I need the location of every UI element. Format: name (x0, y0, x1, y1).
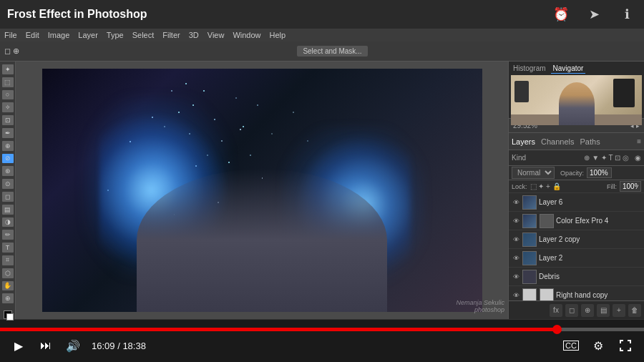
fullscreen-button[interactable] (617, 337, 634, 354)
layers-fx-button[interactable]: fx (550, 304, 562, 317)
layers-tab-layers[interactable]: Layers (512, 137, 535, 146)
layer-row-debris[interactable]: 👁 Debris (509, 268, 644, 286)
tool-history[interactable]: ⊙ (2, 179, 14, 189)
lock-icons: ⬚ ✦ + 🔒 (530, 182, 561, 190)
tool-clone[interactable]: ⊛ (2, 166, 14, 176)
controls-row: ▶ ⏭ 🔊 16:09 / 18:38 CC ⚙ (0, 337, 644, 354)
layer-row-layer2copy[interactable]: 👁 Layer 2 copy (509, 230, 644, 249)
menu-window[interactable]: Window (233, 31, 260, 39)
menu-help[interactable]: Help (270, 31, 286, 39)
layers-options: Kind ⊕ ▼ ✦ T ⊡ ◎ ◉ (509, 150, 644, 166)
left-tools-panel: ✦ ⬚ ○ ✧ ⊡ ✒ ⊕ ⊘ ⊛ ⊙ ◻ ▤ ◑ ✏ T ⌗ ⬡ ✋ ⊕ (0, 62, 16, 319)
layers-mask-button[interactable]: ◻ (565, 304, 578, 317)
canvas-area[interactable] (16, 62, 508, 319)
watermark-sub: photoshop (456, 306, 504, 313)
tool-select[interactable]: ⬚ (2, 77, 14, 87)
histogram-tab[interactable]: Histogram (511, 64, 548, 74)
menu-image[interactable]: Image (48, 31, 70, 39)
person-silhouette (137, 169, 387, 312)
tool-gradient[interactable]: ▤ (2, 205, 14, 215)
blend-mode-select[interactable]: Normal Multiply Screen (512, 167, 555, 179)
layers-adjustment-button[interactable]: ⊕ (581, 304, 594, 317)
settings-button[interactable]: ⚙ (590, 337, 607, 354)
menu-type[interactable]: Type (107, 31, 124, 39)
filter-toggle[interactable]: ◉ (635, 154, 641, 162)
tool-move[interactable]: ✦ (2, 64, 14, 74)
layer-thumb-layer6 (522, 195, 537, 210)
layer-vis-layer2copy[interactable]: 👁 (512, 235, 520, 244)
layer-name-layer6: Layer 6 (539, 198, 641, 206)
layer-thumb-layer2copy (522, 233, 537, 247)
layer-row-righthandcopy[interactable]: 👁 Right hand copy (509, 286, 644, 300)
menu-filter[interactable]: Filter (162, 31, 180, 39)
info-icon[interactable]: ℹ (617, 4, 637, 24)
tool-eyedropper[interactable]: ✒ (2, 128, 14, 138)
tool-hand[interactable]: ✋ (2, 281, 14, 291)
captions-button[interactable]: CC (562, 337, 580, 354)
time-display: 16:09 / 18:38 (92, 341, 146, 351)
layer-thumb-layer2 (522, 251, 537, 265)
right-panel: Histogram Navigator 29.52% ◂ ▸ Layers Ch… (508, 62, 644, 319)
layer-vis-colorefex[interactable]: 👁 (512, 217, 520, 225)
layer-vis-righthandcopy[interactable]: 👁 (512, 291, 520, 300)
menu-file[interactable]: File (4, 31, 17, 39)
time-separator: / (115, 341, 123, 351)
layer-mask-colorefex (540, 214, 554, 228)
tool-eraser[interactable]: ◻ (2, 192, 14, 202)
layer-name-righthandcopy: Right hand copy (556, 291, 641, 299)
menu-bar: File Edit Image Layer Type Select Filter… (0, 29, 644, 41)
navigator-tab[interactable]: Navigator (551, 64, 586, 74)
progress-filled (0, 328, 557, 331)
layer-vis-layer6[interactable]: 👁 (512, 198, 520, 207)
layers-delete-button[interactable]: 🗑 (628, 304, 641, 317)
skip-button[interactable]: ⏭ (37, 337, 54, 354)
histogram-panel: Histogram Navigator (509, 62, 644, 119)
layer-row-colorefex[interactable]: 👁 Color Efex Pro 4 (509, 212, 644, 230)
menu-view[interactable]: View (208, 31, 225, 39)
play-button[interactable]: ▶ (10, 337, 27, 354)
tool-zoom[interactable]: ⊕ (2, 293, 14, 303)
opacity-input[interactable] (587, 167, 612, 178)
tool-path[interactable]: ⌗ (2, 255, 14, 265)
menu-layer[interactable]: Layer (78, 31, 98, 39)
layers-new-button[interactable]: + (613, 304, 625, 317)
tool-dodge[interactable]: ◑ (2, 217, 14, 228)
tool-lasso[interactable]: ○ (2, 90, 14, 100)
canvas-image (42, 69, 482, 312)
share-icon[interactable]: ➤ (584, 4, 604, 24)
menu-edit[interactable]: Edit (26, 31, 39, 39)
tool-crop[interactable]: ⊡ (2, 115, 14, 125)
layer-vis-debris[interactable]: 👁 (512, 273, 520, 281)
tool-heal[interactable]: ⊕ (2, 141, 14, 151)
layer-row-layer2[interactable]: 👁 Layer 2 (509, 249, 644, 268)
layer-vis-layer2[interactable]: 👁 (512, 254, 520, 263)
progress-bar[interactable] (0, 328, 644, 331)
toolbar-left-item: ◻ ⊕ (4, 47, 19, 56)
tool-pen[interactable]: ✏ (2, 230, 14, 240)
layer-name-layer2copy: Layer 2 copy (539, 235, 641, 243)
locks-row: Lock: ⬚ ✦ + 🔒 Fill: (509, 180, 644, 193)
tool-text[interactable]: T (2, 243, 14, 253)
menu-3d[interactable]: 3D (189, 31, 199, 39)
layers-group-button[interactable]: ▤ (597, 304, 610, 317)
webcam-view (511, 75, 642, 125)
current-time: 16:09 (92, 341, 115, 351)
select-mask-button[interactable]: Select and Mask... (297, 46, 367, 57)
watermark: Nemanja Sekulic photoshop (456, 299, 504, 313)
tool-brush[interactable]: ⊘ (2, 154, 14, 164)
tool-shape[interactable]: ⬡ (2, 268, 14, 278)
webcam-person (559, 82, 595, 125)
volume-button[interactable]: 🔊 (64, 337, 82, 354)
layers-tab-paths[interactable]: Paths (580, 137, 600, 146)
tool-magic[interactable]: ✧ (2, 102, 14, 112)
layers-footer: fx ◻ ⊕ ▤ + 🗑 (509, 300, 644, 319)
clock-icon[interactable]: ⏰ (551, 4, 571, 24)
total-time: 18:38 (122, 341, 146, 351)
layer-row-layer6[interactable]: 👁 Layer 6 (509, 193, 644, 212)
menu-select[interactable]: Select (132, 31, 155, 39)
layers-tab-channels[interactable]: Channels (541, 137, 574, 146)
fill-input[interactable] (620, 181, 641, 192)
layers-menu-icon[interactable]: ≡ (637, 137, 641, 145)
progress-dot (552, 325, 562, 334)
kind-label: Kind (512, 154, 526, 162)
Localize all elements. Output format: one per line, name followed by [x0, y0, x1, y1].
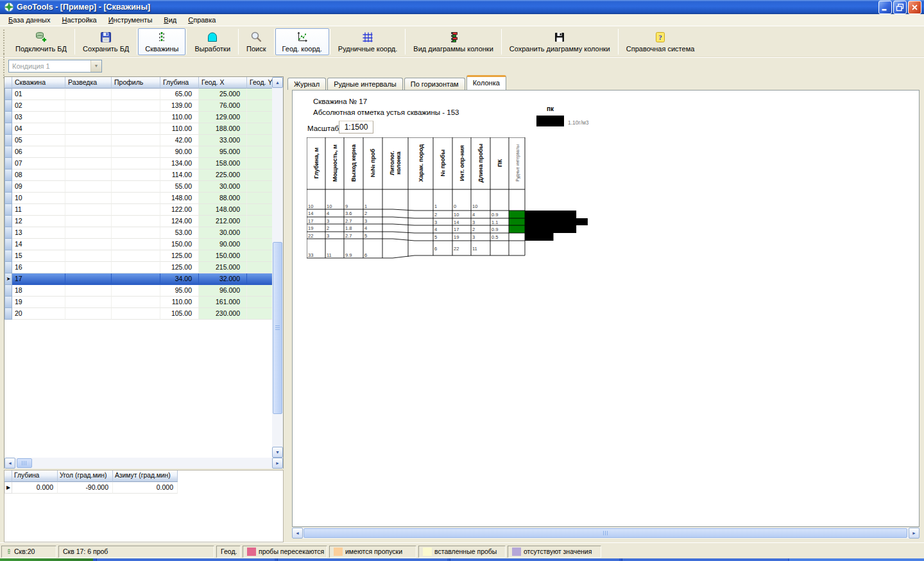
cell-profile[interactable] — [112, 112, 160, 123]
cell-well[interactable]: 13 — [12, 227, 65, 239]
cell-depth[interactable]: 110.00 — [160, 123, 199, 135]
cell-geod-y[interactable] — [247, 227, 273, 239]
row-selector[interactable] — [4, 193, 12, 204]
table-row[interactable]: 1895.0096.000 — [4, 285, 273, 297]
cell-exploration[interactable] — [65, 89, 112, 100]
table-row[interactable]: 14150.0090.000 — [4, 239, 273, 250]
cell-exploration[interactable] — [65, 250, 112, 262]
cell-geod-x[interactable]: 30.000 — [199, 227, 247, 239]
row-selector[interactable]: ➤ — [4, 273, 12, 285]
cell-geod-y[interactable] — [247, 262, 273, 273]
cell-geod-x[interactable]: 148.000 — [199, 204, 247, 216]
row-selector[interactable] — [4, 262, 12, 273]
cell-geod-y[interactable] — [247, 297, 273, 308]
row-selector[interactable] — [4, 285, 12, 297]
row-selector[interactable] — [4, 204, 12, 216]
cell-geod-y[interactable] — [247, 273, 273, 285]
cell-exploration[interactable] — [65, 123, 112, 135]
cell-well[interactable]: 01 — [12, 89, 65, 100]
cell-well[interactable]: 10 — [12, 193, 65, 204]
cell-geod-x[interactable]: 230.000 — [199, 308, 247, 320]
taskbar[interactable] — [0, 558, 924, 561]
row-selector[interactable] — [4, 239, 12, 250]
cell-well[interactable]: 04 — [12, 123, 65, 135]
start-button[interactable] — [0, 558, 93, 561]
cell-depth[interactable]: 124.00 — [160, 216, 199, 227]
row-selector[interactable] — [4, 123, 12, 135]
cell-well[interactable]: 18 — [12, 285, 65, 297]
scale-input[interactable]: 1:1500 — [339, 121, 373, 134]
column-header[interactable]: Геод. Y — [247, 77, 273, 89]
taskbar-button[interactable] — [96, 558, 275, 561]
menu-tools[interactable]: Инструменты — [103, 15, 158, 25]
cell-profile[interactable] — [112, 100, 160, 112]
cell-exploration[interactable] — [65, 285, 112, 297]
help-system-button[interactable]: ?Справочная система — [619, 28, 702, 55]
cell-geod-x[interactable]: 88.000 — [199, 193, 247, 204]
cell-profile[interactable] — [112, 169, 160, 181]
cell-geod-x[interactable]: 90.000 — [199, 239, 247, 250]
cell-geod-x[interactable]: 76.000 — [199, 100, 247, 112]
table-row[interactable]: 0165.0025.000 — [4, 89, 273, 100]
condition-combobox[interactable]: Кондиция 1 ▼ — [8, 60, 102, 73]
scroll-down-icon[interactable]: ▼ — [272, 447, 283, 458]
cell-geod-y[interactable] — [247, 204, 273, 216]
cell-geod-y[interactable] — [247, 146, 273, 158]
cell-geod-x[interactable]: 215.000 — [199, 262, 247, 273]
cell-profile[interactable] — [112, 250, 160, 262]
cell-well[interactable]: 11 — [12, 204, 65, 216]
cell-geod-y[interactable] — [247, 135, 273, 146]
search-button[interactable]: Поиск — [239, 28, 273, 55]
row-selector[interactable] — [4, 216, 12, 227]
cell-geod-y[interactable] — [247, 158, 273, 169]
connect-db-button[interactable]: Подключить БД — [8, 28, 74, 55]
row-selector[interactable] — [4, 181, 12, 193]
cell-well[interactable]: 08 — [12, 169, 65, 181]
cell-geod-y[interactable] — [247, 216, 273, 227]
cell-depth[interactable]: 110.00 — [160, 297, 199, 308]
row-selector[interactable] — [4, 89, 12, 100]
minimize-button[interactable] — [878, 1, 892, 14]
cell-well[interactable]: 03 — [12, 112, 65, 123]
table-row[interactable]: ➤1734.0032.000 — [4, 273, 273, 285]
column-header[interactable]: Скважина — [12, 77, 65, 89]
cell-depth[interactable]: 34.00 — [160, 273, 199, 285]
column-header[interactable]: Профиль — [112, 77, 160, 89]
tab-column[interactable]: Колонка — [466, 75, 506, 90]
table-row[interactable]: 20105.00230.000 — [4, 308, 273, 320]
restore-button[interactable] — [893, 1, 907, 14]
cell-well[interactable]: 15 — [12, 250, 65, 262]
cell-exploration[interactable] — [65, 135, 112, 146]
column-header[interactable]: Разведка — [65, 77, 112, 89]
workings-button[interactable]: Выработки — [187, 28, 237, 55]
table-row[interactable]: 15125.00150.000 — [4, 250, 273, 262]
cell-well[interactable]: 06 — [12, 146, 65, 158]
cell-geod-x[interactable]: 161.000 — [199, 297, 247, 308]
cell-profile[interactable] — [112, 158, 160, 169]
cell-geod-x[interactable]: 188.000 — [199, 123, 247, 135]
table-row[interactable]: 16125.00215.000 — [4, 262, 273, 273]
cell-exploration[interactable] — [65, 297, 112, 308]
wells-button[interactable]: Скважины — [138, 28, 185, 55]
cell-geod-x[interactable]: 158.000 — [199, 158, 247, 169]
cell-well[interactable]: 02 — [12, 100, 65, 112]
cell-exploration[interactable] — [65, 158, 112, 169]
cell-geod-y[interactable] — [247, 285, 273, 297]
tab-by-horizons[interactable]: По горизонтам — [404, 78, 465, 90]
toolbar-drag-handle[interactable] — [3, 54, 6, 78]
menu-settings[interactable]: Настройка — [56, 15, 103, 25]
cell-geod-y[interactable] — [247, 250, 273, 262]
cell-profile[interactable] — [112, 262, 160, 273]
cell-geod-x[interactable]: 150.000 — [199, 250, 247, 262]
cell-profile[interactable] — [112, 227, 160, 239]
cell-profile[interactable] — [112, 308, 160, 320]
cell-profile[interactable] — [112, 89, 160, 100]
taskbar-button[interactable] — [277, 558, 447, 561]
taskbar-button[interactable] — [622, 558, 788, 561]
toolbar-drag-handle[interactable] — [3, 30, 6, 54]
cell-profile[interactable] — [112, 297, 160, 308]
table-row[interactable]: 08114.00225.000 — [4, 169, 273, 181]
cell-geod-y[interactable] — [247, 112, 273, 123]
cell-geod-x[interactable]: 95.000 — [199, 146, 247, 158]
table-row[interactable]: 11122.00148.000 — [4, 204, 273, 216]
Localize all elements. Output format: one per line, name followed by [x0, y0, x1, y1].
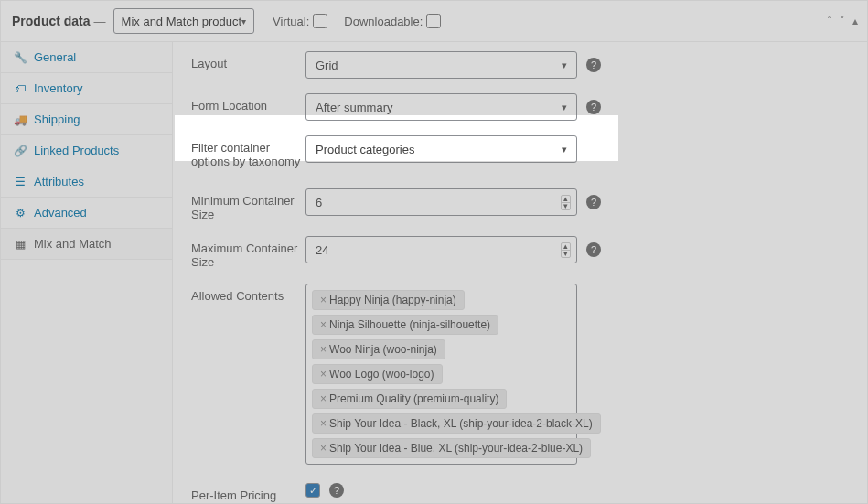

-------

* _What is required_
The word "Histogram" appears in some lines above. Return every one of those lines.

* _Solution to this problem_
histogram-tab[interactable]: Histogram (511, 64, 548, 74)
right-panel: Histogram Navigator 29.52% ◂ ▸ Layers Ch… (508, 62, 644, 319)
histogram-panel: Histogram Navigator (509, 62, 644, 119)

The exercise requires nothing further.